Mt. Diablo to the East — Photo by the Author
The view to South East and West with Mt. Tam and San Francisco in the distance — Photo by the Author

Sadly, done this way, the 680 is a true out-and-back though I’m pretty sure that if you head back down the Smith Ridge Fire Road you can find a tail that will take you back to the other side of San Domenico.

Today, I’m back by 2:30 and ready to get in the way in the kitchen. I have achieved that perfect pre-game state, a readiness to enjoy, that is the point of the whole thing.

Image from Google Maps

And Hot Pot? Highly recommended for a family feast. Great for Thanksgiving, Christmas and totally perfect for New Years Eve. It keeps the food flowing for an extended period of time without inducing absolute food coma and it’s friendly to every type of eater.

Photo by the Author

And that menu? My youngest (though now very much an adult) daughter photoshopped that by starting with a local SF restaurant menu. I quiver to think how long it would have taken me to produce, but my girls take their holiday meals seriously (and are way better at Photoshop). Follow the x’s on the left-hand side (one broth, tomato-based) along with our own custom Sauce Bar, and the right-hand side is what we had.

My personal favorites from the Hot Pot were the enokis, the udon noodles, and the short rib.

The Hot Pot Spread in all it’s glory and the Tomato Broth

Garlic Green Beans and homemade Onion Pancakes (well — it was all home-made) also hit.

The Cucumber Salad and the Sauce Bar

We were sans any children this year, but kids would love it.
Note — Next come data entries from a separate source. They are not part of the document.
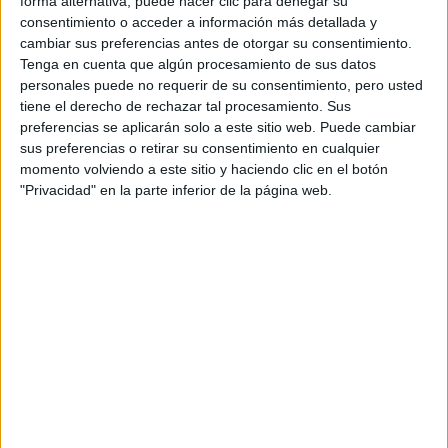
forma alternativa, puede hacer clic para denegar su
-¿Cómo fue la preparación para tu personaje?
consentimiento o acceder a información más detallada y
cambiar sus preferencias antes de otorgar su consentimiento.
Tenga en cuenta que algún procesamiento de sus datos
-Fue intenso, pero también encontré mucha luz. Uno de
personales puede no requerir de su consentimiento, pero usted
los grandes objetivos de la serie era mostrar la parte
tiene el derecho de rechazar tal procesamiento. Sus
luminosa de esos chicos: qué significaba la música para
preferencias se aplicarán solo a este sitio web. Puede cambiar
ellos y por qué iban a esos recitales. La serie no se centra
sus preferencias o retirar su consentimiento en cualquier
solo en la tragedia, sino también en sus vidas. Algo que
momento volviendo a este sitio y haciendo clic en el botón
"Privacidad" en la parte inferior de la página web.
me ayudó mucho fue una reunión con una psicóloga que
había acompañado a los sobrevivientes en el juicio. Ella me
ayudó a entender que mi personaje representaba a mucha
gente que, tras lo sucedido, sufrió para volver a conectar
con lo que había vivido. Creo que eso me sirvió para
conectar no solo desde la emoción, sino desde lo físico:
cómo respiraban, cómo hablaban, cómo los afectó.
-¿Pudiste hablar directamente con sobrevivientes?
-Sí, tuvimos varias charlas con un grupo de sobrevivientes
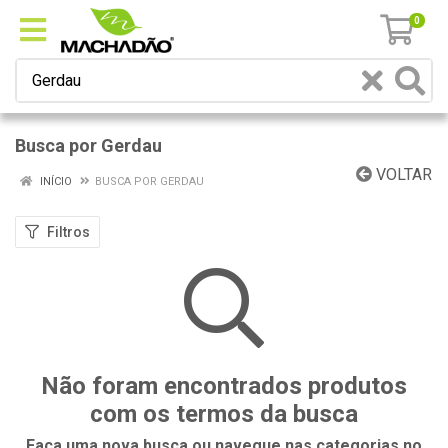
0
Busca por Gerdau
VOLTAR
INÍCIO
BUSCA POR GERDAU
Filtros
Não foram encontrados produtos
com os termos da busca
Faça uma nova busca ou navegue nas categorias no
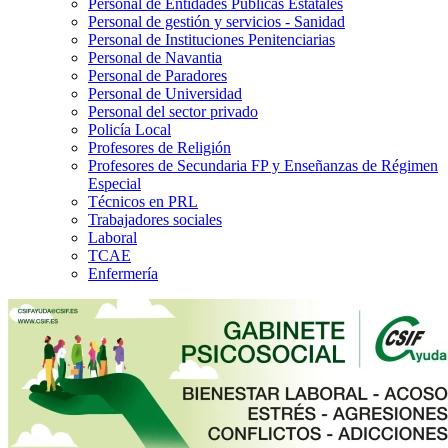
Personal de Entidades Públicas Estatales
Personal de gestión y servicios - Sanidad
Personal de Instituciones Penitenciarias
Personal de Navantia
Personal de Paradores
Personal de Universidad
Personal del sector privado
Policía Local
Profesores de Religión
Profesores de Secundaria FP y Enseñanzas de Régimen
Especial
Técnicos en PRL
Trabajadores sociales
Laboral
TCAE
Enfermería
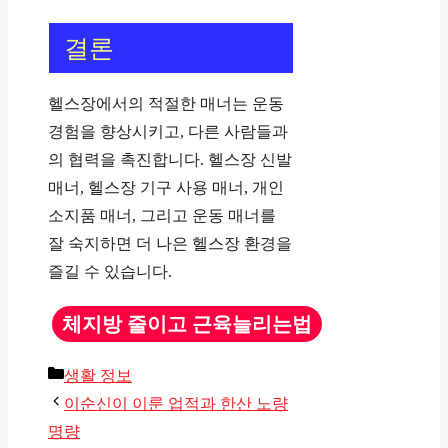
결론
헬스장에서의 적절한 매너는 운동
경험을 향상시키고, 다른 사람들과
의 협력을 촉진합니다. 헬스장 신발
매너, 헬스장 기구 사용 매너, 개인
소지품 매너, 그리고 운동 매너를
잘 숙지하면 더 나은 헬스장 환경을
즐길 수 있습니다.
체지방 줄이고 근육늘리는법
카
생활 정보
테
이순신이 이룬 업적과 한산 노량
고
명량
This did require a different kind of pre-game on Wednesday, a trip to the H-Mart in San Francisco and what proved to be, by a city mile, the most expensive H-Mart trip in this man’s history. Usually, I walk out of there with a cart-full of Ramen and frozen Gyoza. Short-rib and Wagyu? A little pricier. In the end, it looks like it cost us about what trip to the restaurant would have, though I did come away with some Ramen and Gyoza too. Turkey is cheaper but…

The last few scraps of meat went to the cats, a bit of cabbage hit the compost, and everything else was gone. No leftover turkey to drag joylessly around on Friday’s hike.

The tradition is dead. Long live the tradition.